Jakavi (ruxolitinib) is an oral inhibitor of the JAK 1 and JAK 2 tyrosine kinases and was approved by the European Commission in August 2012 for the treatment of disease-related splenomegaly or symptoms in adult patients with primary myelofibrosis (also known as chronic idiopathic myelofibrosis), post-polycythemia vera myelofibrosis or post-essential thrombocythemia myelofibrosis. Jakavi is approved in more than 70 countries for patients with myelofibrosis, including the European Union, Canada, Japan and some countries in Asia, Latin and South America. Additional worldwide regulatory filings are underway in myelofibrosis and PV.
Novartis licenced ruxolitinib from Incyte Corporation for development and commercialisation outside the United States. Both the European Commission and the US Food and Drug Administration (FDA) granted ruxolitinib orphan drug designation for myelofibrosis. Jakavi is marketed in the United States by Incyte Corporation under the name Jakafi for the treatment of patients with intermediate or high-risk myelofibrosis. Jakafi was also recently approved by the FDA for the treatment of patients with polycythemia vera who have had an inadequate response to or are intolerant of hydroxyurea.

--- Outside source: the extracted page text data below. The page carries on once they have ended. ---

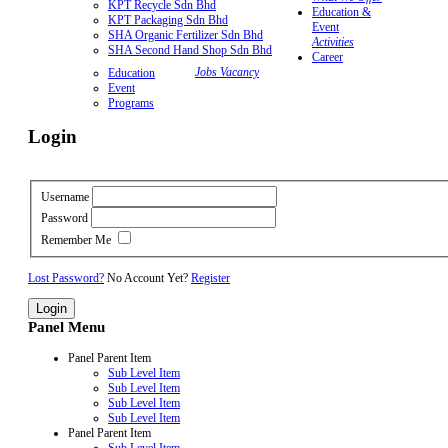
KPT Recycle Sdn Bhd
Education &
KPT Packaging Sdn Bhd
Event
SHA Organic Fertilizer Sdn Bhd
Activities
SHA Second Hand Shop Sdn Bhd
Career
Jobs Vacancy
Education
Event
Programs
Login
Username
Password
Remember Me
Lost Password?
No Account Yet?
Register
Panel Menu
Panel Parent Item
Sub Level Item
Sub Level Item
Sub Level Item
Sub Level Item
Panel Parent Item
Sub Level Item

The recommended starting dose for Jakavi in patients with myelofibrosis is 15 mg twice daily for patients with a platelet count between 100,000 cubic millimeters (mm3) and 200,000 mm3, and 20 mg twice daily for patients with a platelet count of >200,000 mm3. Doses may be titrated based on safety and efficacy. There is limited information to recommend a starting dose for patients with platelet counts between 50,000/mm and <100,000/mm. The maximum recommended starting dose in these patients is 5 mg twice daily, and patients should be titrated cautiously.
Jakavi is a registered trademark of Novartis AG in countries outside the United States. Jakafi is a registered trademark of Incyte Corporation. The safety and efficacy profile of Jakavi has not yet been established outside the approved indication.
Jakavi can cause serious side effects, including a decrease in blood cell count and infections. Complete blood count monitoring is recommended. Dose reduction or interruption may be required in patients with any hepatic impairment or severe renal impairment or in patients developing hematologic adverse reactions such as thrombocytopenia, anaemia and neutropenia. Dose reductions are also recommended when Jakavi is co-administered with strong CYP3A4 inhibitors or fluconazole. Use of Jakavi during pregnancy is not recommended, and women should avoid becoming pregnant during Jakavi therapy. Women taking Jakavi should not breast feed. The most common adverse drug reactions, occurring at any level of severity (incidence >10 per cent) are urinary tract infections, anaemia, thrombocytopenia, neutropenia, hypercholesterolemia, dizziness, headache, alanine aminotransaminase increased, asparte aminotransferase increased and bruising. Other common adverse drug reactions (incidence 1 to 10 per cent) are herpes zoster, weight gain, flatulence and tuberculosis (1 per cent). Progressive multifocal leukencephalopathy (PML) has been reported. Physicians should be alert for neuropsychiatric symptoms suggestive of PML.